Néanmoins, ce jeu incessant de pertes et de reprises de marché complexifie singulièrement l’activité des organisations syndicales − certains syndicalistes allant jusqu’à parler de dysfonctionnement du droit syndical −, celles-ci étant dans l’obligation de se réorganiser en permanence au niveau local (modification ou perte des instances de représentation du personnel sur les sites) et au niveau de l’entreprise (modification ou perte des mandats dans l’entreprise sortante).

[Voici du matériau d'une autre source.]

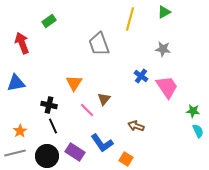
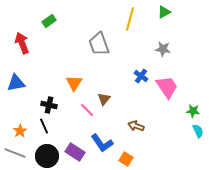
black line: moved 9 px left
gray line: rotated 35 degrees clockwise
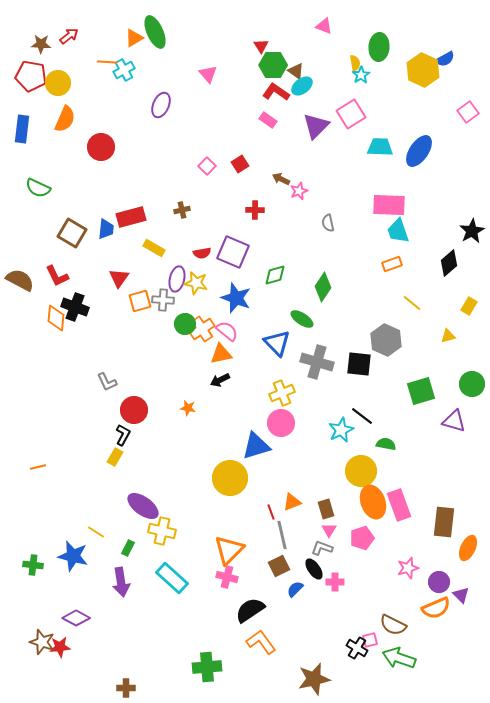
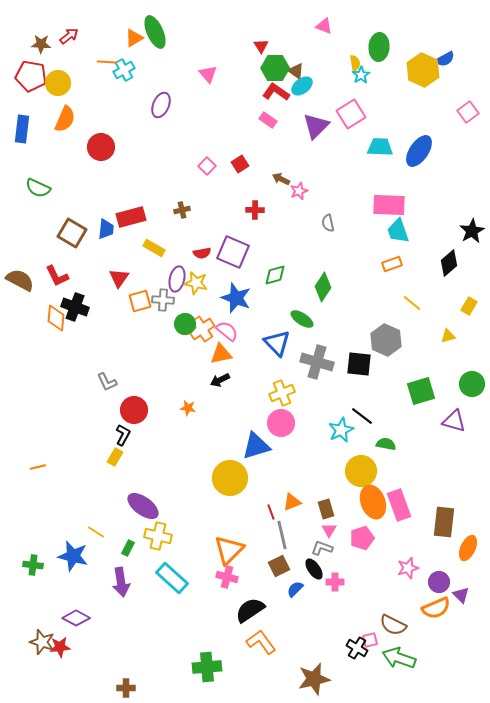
green hexagon at (273, 65): moved 2 px right, 3 px down
yellow cross at (162, 531): moved 4 px left, 5 px down
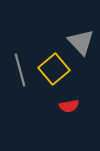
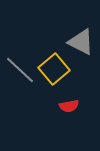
gray triangle: rotated 20 degrees counterclockwise
gray line: rotated 32 degrees counterclockwise
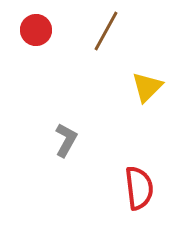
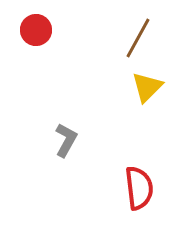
brown line: moved 32 px right, 7 px down
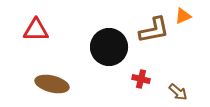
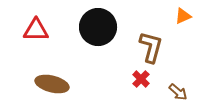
brown L-shape: moved 3 px left, 17 px down; rotated 64 degrees counterclockwise
black circle: moved 11 px left, 20 px up
red cross: rotated 30 degrees clockwise
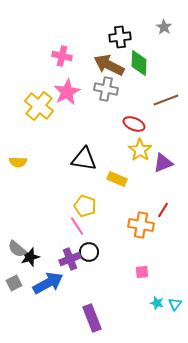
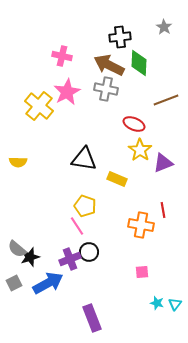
red line: rotated 42 degrees counterclockwise
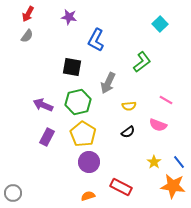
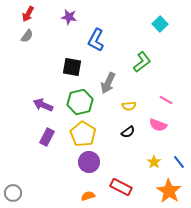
green hexagon: moved 2 px right
orange star: moved 4 px left, 5 px down; rotated 25 degrees clockwise
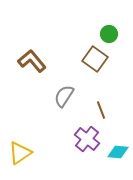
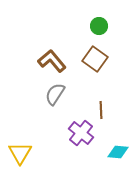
green circle: moved 10 px left, 8 px up
brown L-shape: moved 20 px right
gray semicircle: moved 9 px left, 2 px up
brown line: rotated 18 degrees clockwise
purple cross: moved 6 px left, 6 px up
yellow triangle: rotated 25 degrees counterclockwise
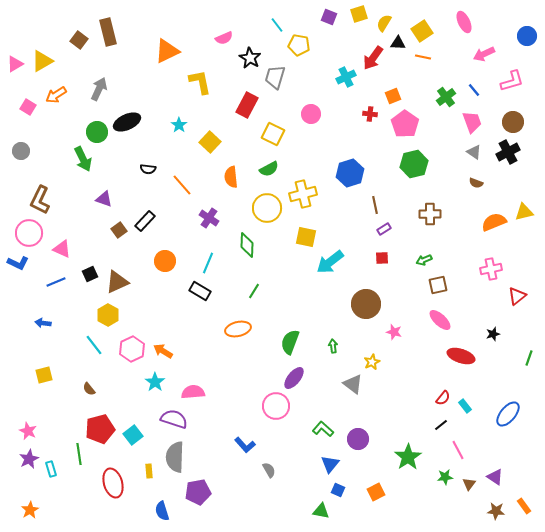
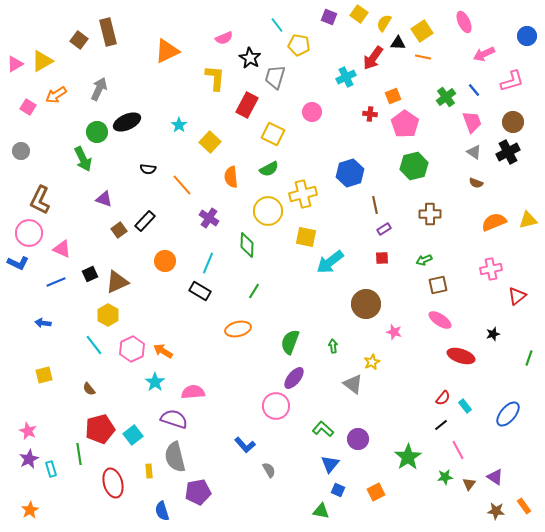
yellow square at (359, 14): rotated 36 degrees counterclockwise
yellow L-shape at (200, 82): moved 15 px right, 4 px up; rotated 16 degrees clockwise
pink circle at (311, 114): moved 1 px right, 2 px up
green hexagon at (414, 164): moved 2 px down
yellow circle at (267, 208): moved 1 px right, 3 px down
yellow triangle at (524, 212): moved 4 px right, 8 px down
pink ellipse at (440, 320): rotated 10 degrees counterclockwise
gray semicircle at (175, 457): rotated 16 degrees counterclockwise
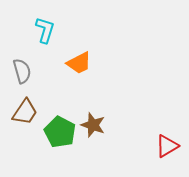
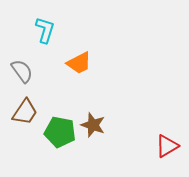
gray semicircle: rotated 20 degrees counterclockwise
green pentagon: rotated 16 degrees counterclockwise
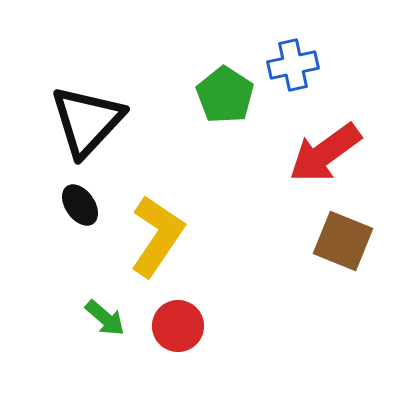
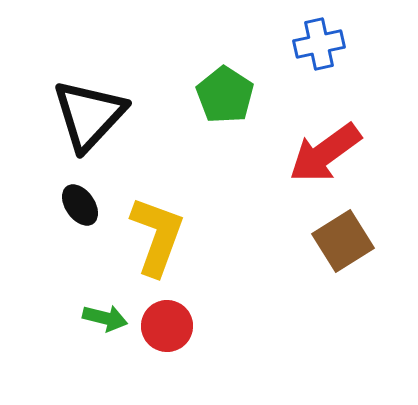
blue cross: moved 26 px right, 21 px up
black triangle: moved 2 px right, 6 px up
yellow L-shape: rotated 14 degrees counterclockwise
brown square: rotated 36 degrees clockwise
green arrow: rotated 27 degrees counterclockwise
red circle: moved 11 px left
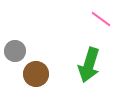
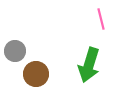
pink line: rotated 40 degrees clockwise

« L’application de l’annexe VII peut être défavorable pour les organisations syndicales. Cela peut être une variable pour une entreprise qui veut casser une section syndicale particulièrement efficace et active. Elle peut passer un appel d’offres qui va poser des problèmes au niveau du transfert des délégués Quelqu’un qui a été désigné délégué dans une entreprise X, s’il est transféré dans l’entreprise Y, non seulement n’est plus délégué dans son ancienne entreprise, le lien est donc coupé avec ses salariés, mais on n’a aucune certitude sur le fait qu’il puisse être désigné dans l’entreprise Y où le mandat peut déjà être occupé. C’est une situation à laquelle on est souvent confronté. Ce n’est pas l’annexe VII qui pose problème. Ce sont ses conditions d’application dans un contexte où les rotations de contrats sont beaucoup trop rapides » (Secrétaire général de la fédération des

Ports et Docks CGT).

Cette contrainte s’exerce encore plus fortement sur les syndicats non confédérés. Car, la reprise d’un chantier par une entreprise peut également lui fournir l’occasion de contester leur représentativité : « Pour une organisation

syndicale comme la nôtre, cela veut dire que nous perdons la représentativité car le nouvel entrant nous la conteste systématiquement. Si le nombre de travailleurs sur le chantier repris est faible et que l’entreprise est importante, nous n’avons plus forcément les critères de représentativité nécessaires (peu d’adhérents, pas d’activité syndicale dans la nouvelle entreprise…) » 121.